De acordo com o relatório da Rand Corporation de 2019, intitulado Overextending and Unbalancing Russia (“O prolongamento e o desequilíbrio da Rússia”, aqui o documento em Pdf), o objectivo dos Estados Unidos era minar a Rússia tal como fez com a União Soviética na Guerra Fria. Em vez de tentar ficar à frente ou melhorar os EUA do ponto de vista interno, ou ainda nas suas relações internacionais, a ênfase estava nos esforços e nas acções para minar o adversário designado, a Rússia.

A Rand é um think tank quase governamental, no sentido que recebe três quartos do seu financiamento das forças armadas americanas.
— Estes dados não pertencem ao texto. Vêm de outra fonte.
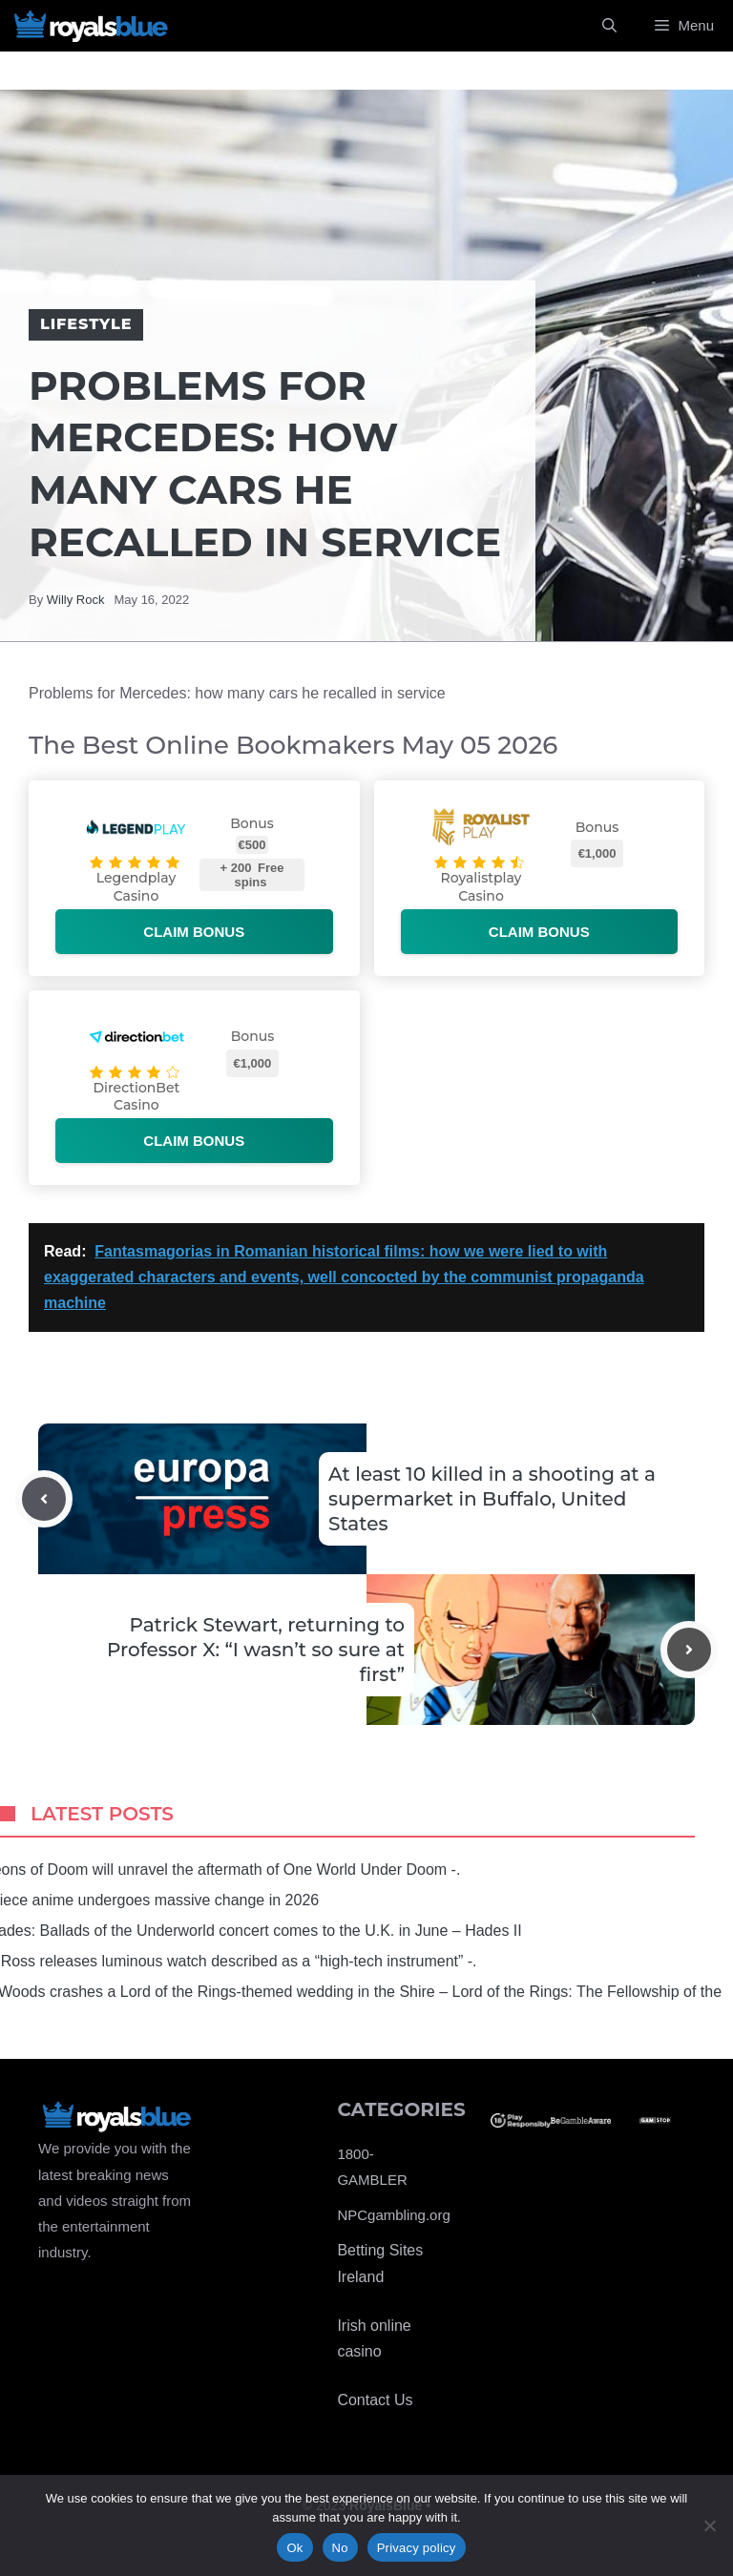  Describe the element at coordinates (193, 932) in the screenshot. I see `Claim bonus` at that location.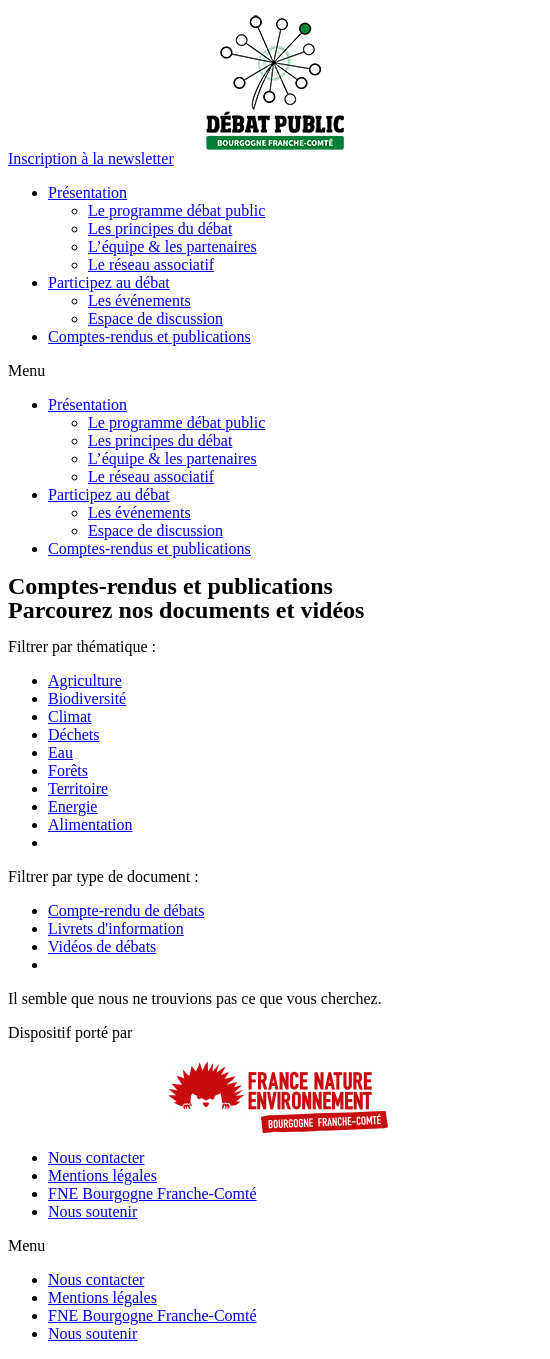 The width and height of the screenshot is (550, 1359). Describe the element at coordinates (87, 192) in the screenshot. I see `Présentation` at that location.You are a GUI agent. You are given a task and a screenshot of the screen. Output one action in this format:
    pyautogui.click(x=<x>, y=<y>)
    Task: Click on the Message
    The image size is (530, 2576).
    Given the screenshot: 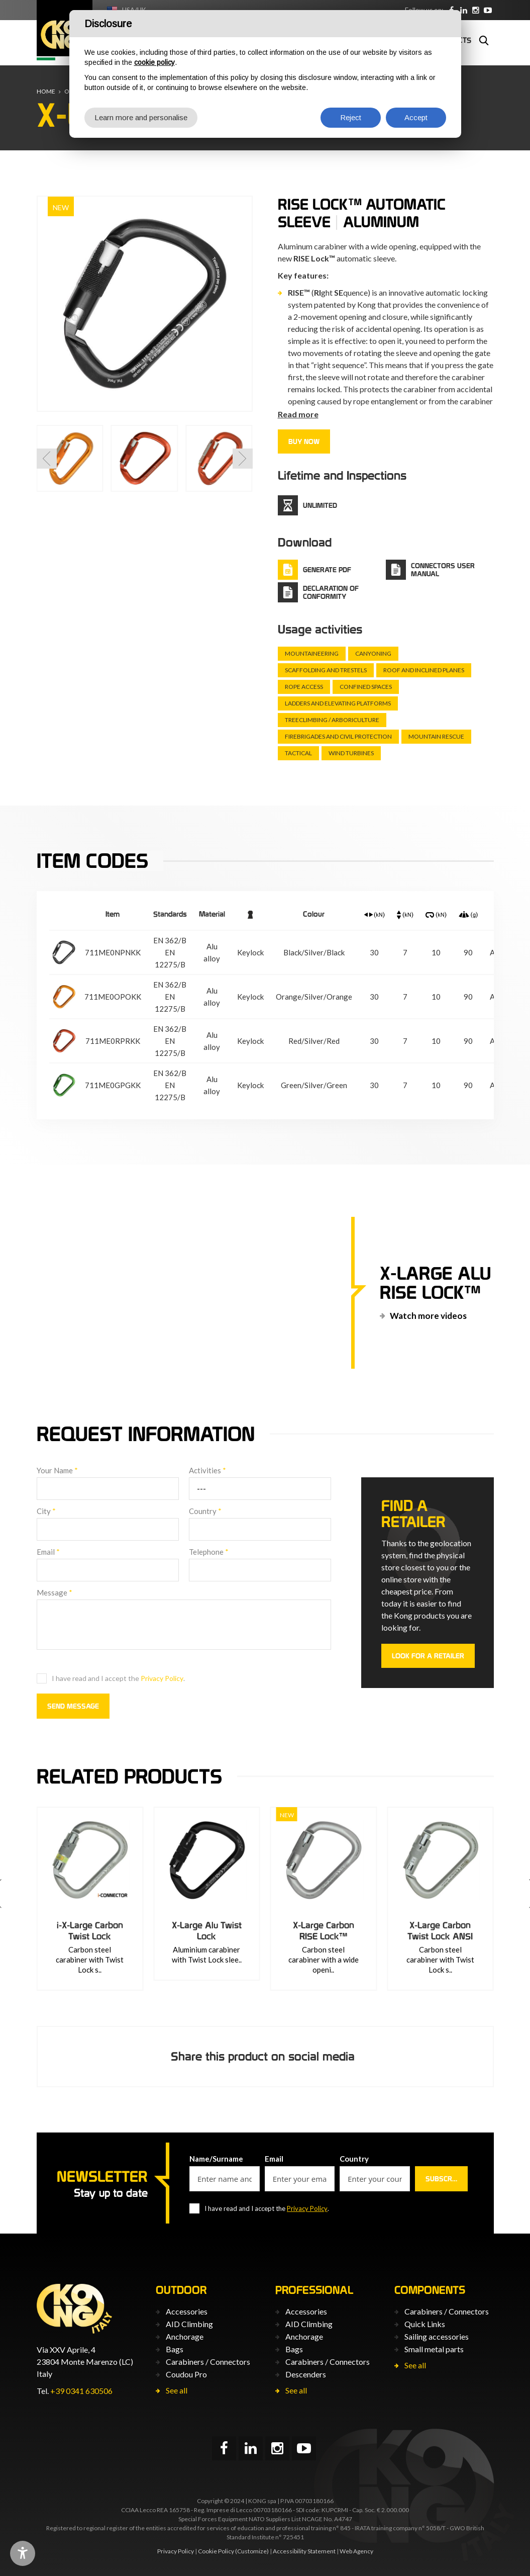 What is the action you would take?
    pyautogui.click(x=54, y=1592)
Entre os mais notáveis membros, lembramos o Prémio Nobel da Economia Kenneth Arrow, o académico Francis Fukuyama (autor do O Fim da História), Condoleezza Rice, Donald Rumsfeld e, obviamente, Henry Kissinger que está presente em todos os think tank passados, presentes e futuros dos EUA.

O relatório enumera medidas anti-Rússia divididas nas seguintes áreas: económica, geopolítica, ideológica/informativa e militar. São avaliadas de acordo com a percepção dos riscos, benefícios e probabilidade de sucesso. Assinala como a Rússia tenha ansiedades “profundas” sobre a interferência ocidental e um potencial ataque militar. Estas ansiedades são consideradas uma vulnerabilidade a ser explorada com intervenções em várias possíveis frente: Síria, Bielorrússia, Cáucaso, Ásia Central e, obviamente, Ucrânia.
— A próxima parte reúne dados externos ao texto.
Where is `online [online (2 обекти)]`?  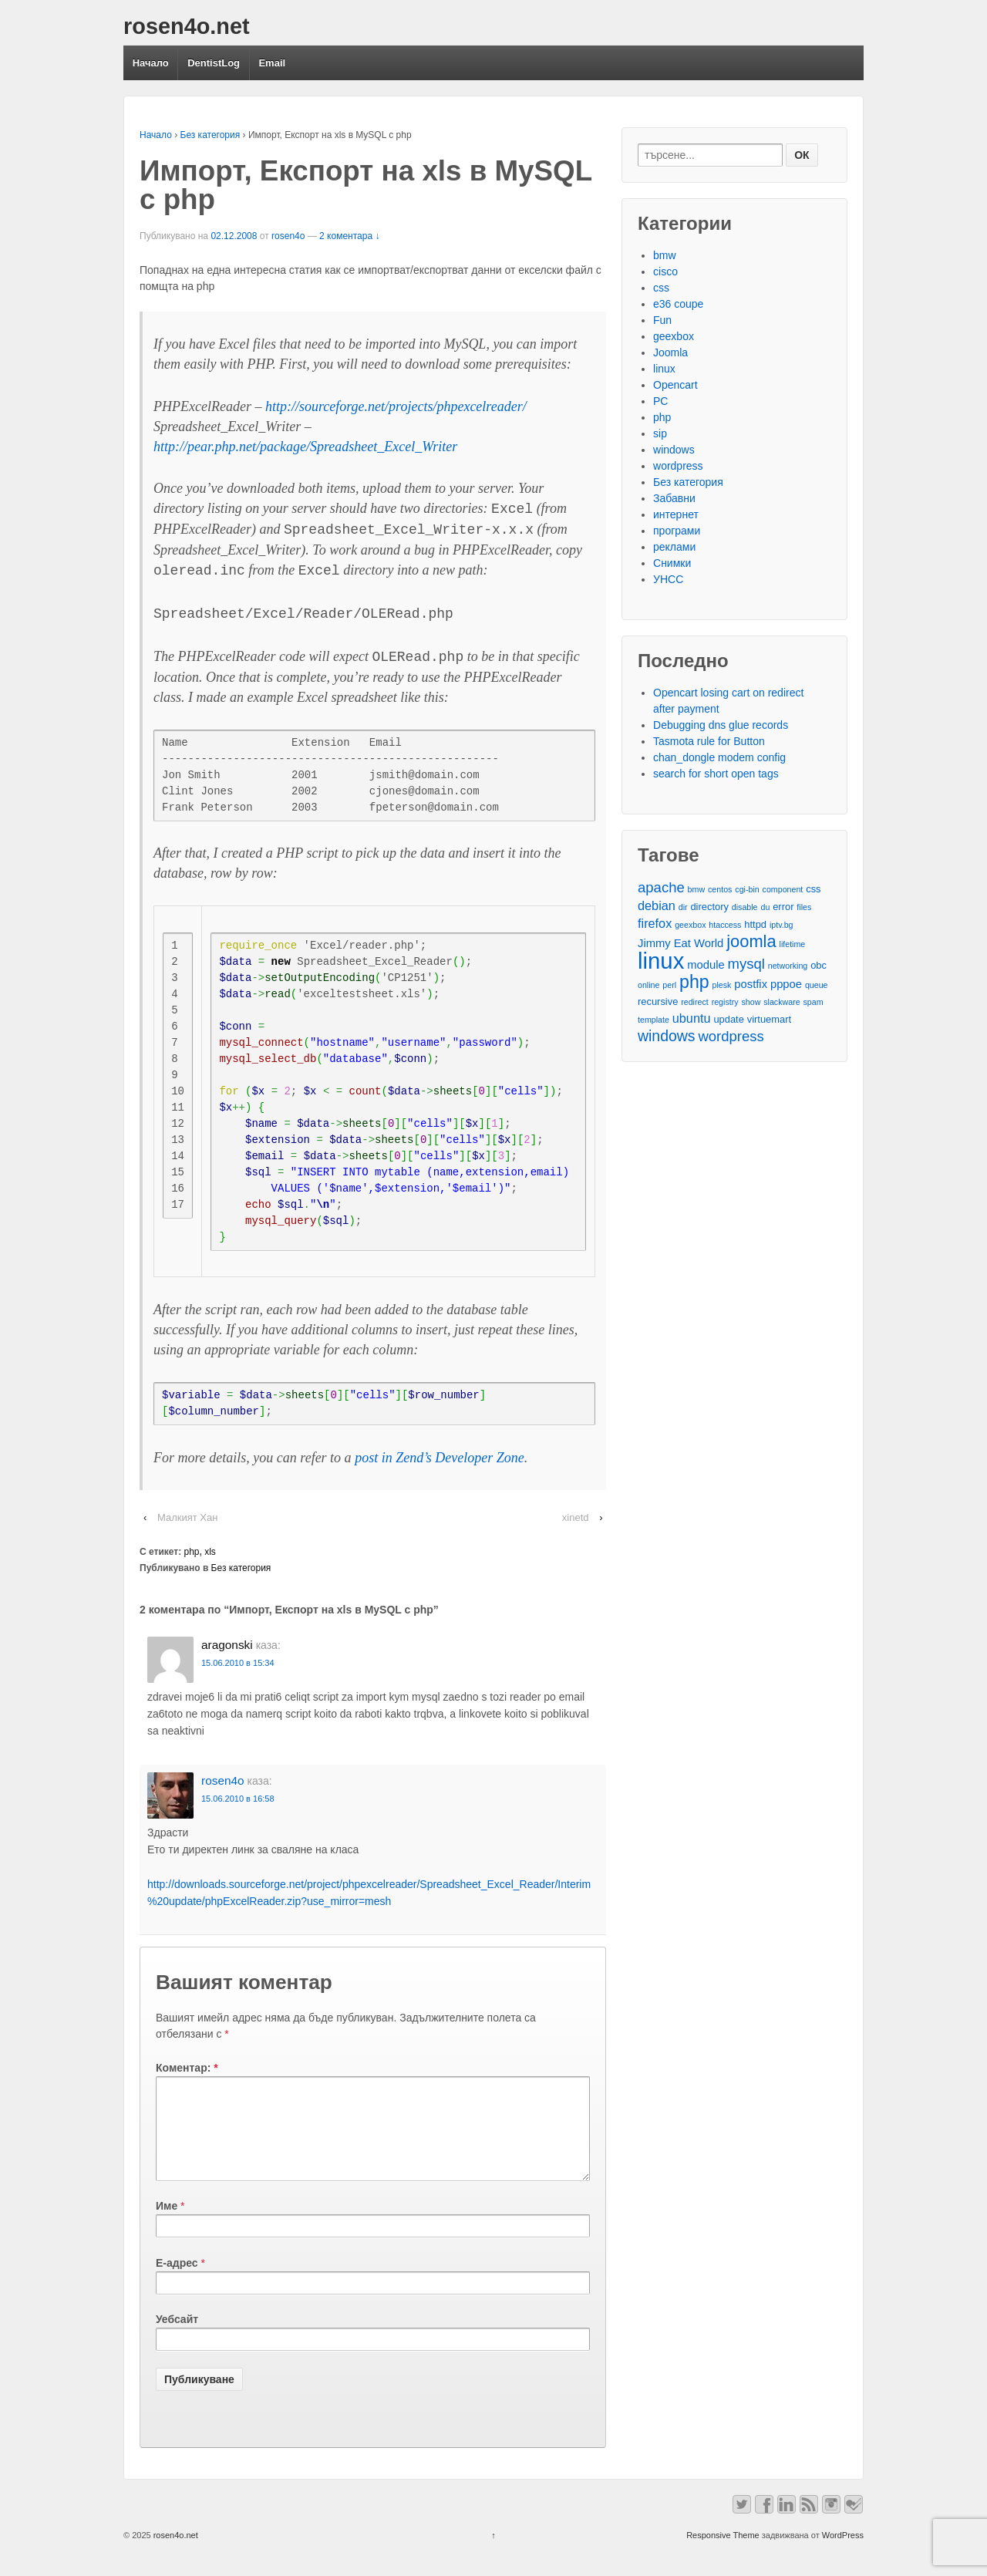 online [online (2 обекти)] is located at coordinates (648, 985).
A actual subsecretária para os assuntos políticos, Victoria Nuland, afirmou que ao longo de 20 anos os EUA investiram 5 mil milhões de Dólares no projecto de transformação da Ucrânia. O ponto culminante foi o violento golpe em Fevereiro de 2014 e desde então os EUA têm vindo a formar as milícias ultra-nacionalistas e neo-nazis de Kiev. Nada disso é um mistério (é possível seguir. Todavia, até o ano de 2018, os EUA apenas forneciam à Ucrânia armas militares de carácter “defensivo”.

O relatório Rand avalia que prestar ajuda militar letal (ofensiva) à Ucrânia teria um risco elevado, mas também um benefício elevado. Como resultado, o armamento letal fornecido pelos EUA disparou de quase zero para 250 milhões de Dólares em 2019, para 303 milhões de Dólares em 2020 e para 350 milhões de Dólares em 2021.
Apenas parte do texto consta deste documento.